As many are aware, my daughter Kristi, son-in-law Leo, and granddaughter Delaney live on Florida’s east coast about 50 miles due north of Canaveral.  And I’d seen launches before from that distance, the first one being a night launch back in the late-nineties.  From that far away, what you see is some flame at the time the rockets are ignited and liftoff, then a long, long contrail which follows the shuttle out of Earth’s atmosphere.  For that night launch, we simply went over to the beach, which is straight and un-obstructed all the way to Canaveral, and watched the fireworks.  One thing that you don’t hear on television, and I’ve never heard reported or commented on before, is the huge sonic boom as the ship leaves the earth’s atmosphere, generally out of sight by that time.

The second launch that I saw was also pretty exciting, coming on the Fourth of July, 2006, when Discovery was launched.STS-135_Patch_svg  That one came in the middle of the afternoon, and the kids by then had moved 15 miles up the coast from Ormond Beach to Palm Coast.  It was Leo’s idea – and a good one at that – for us to drive over to Flagler Beach, and time it so we would be at the top of the high bridge over the Intra-Coastal Waterway at the time of launch.  If you’ve never seen it, I should tell you that during a shuttle launch, and especially on a holiday, central east coast Florida essentially stops in place to watch the event.  That phenomenon seemed to completely un-nerve a young Flagler Beach policeman, who in driving across the bridge himself, thought that he could somehow throw a little weight around and get traffic moving again with the launch only a minute or two away.

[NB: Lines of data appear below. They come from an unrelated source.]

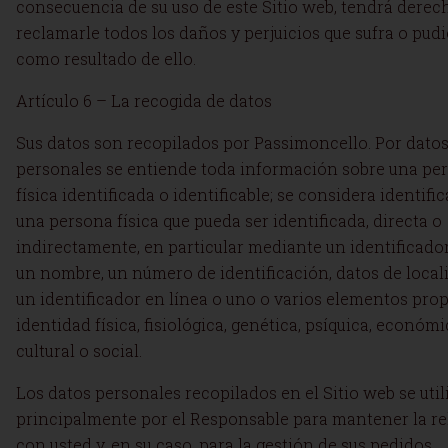
consecuencia de su uso de este Sitio web, tendrá derec
reclamarle todos los daños y perjuicios que sufra o pudi
como resultado de ello.
Artículo 6 – La recogida de datos
Sus datos son recopilados por Passimoncello. Por dato
personales se entiende toda información sobre una pe
física identificada o identificable; se considera identific
una persona física que pueda ser identificada, directa o
indirectamente, en particular mediante un identificad
un nombre, un número de identificación, datos de local
un identificador en línea o uno o varios elementos prop
identidad física, fisiológica, genética, psíquica, económi
cultural o social.
Los datos personales recopilados en el Sitio web se uti
principalmente por el Responsable para mantener la re
con usted y, en su caso, para la gestión de sus pedidos.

He couldn’t, but he did stop to hassle me a bit as I stood leaning against Leo’s truck.  “That truck has to move,” he said.

“Okay,” I said.

“I said that truck has to move,” he said.  “Move that truck.”

“Not my truck,” I said.

“Don’t get smart with me,” he said, rather forcefully, actually.

At this point, I reviewed my situation and noted that I was on vacation and would be for another two weeks, so what would an afternoon visit to the Flagler Beach police station amount to?  So I stuck my head in the passenger window and said, “Let’s review who’s getting smart.  You said the truck had to be moved, and I acknowledged that and told you it’s not my truck, so who’s getting smart with whom?”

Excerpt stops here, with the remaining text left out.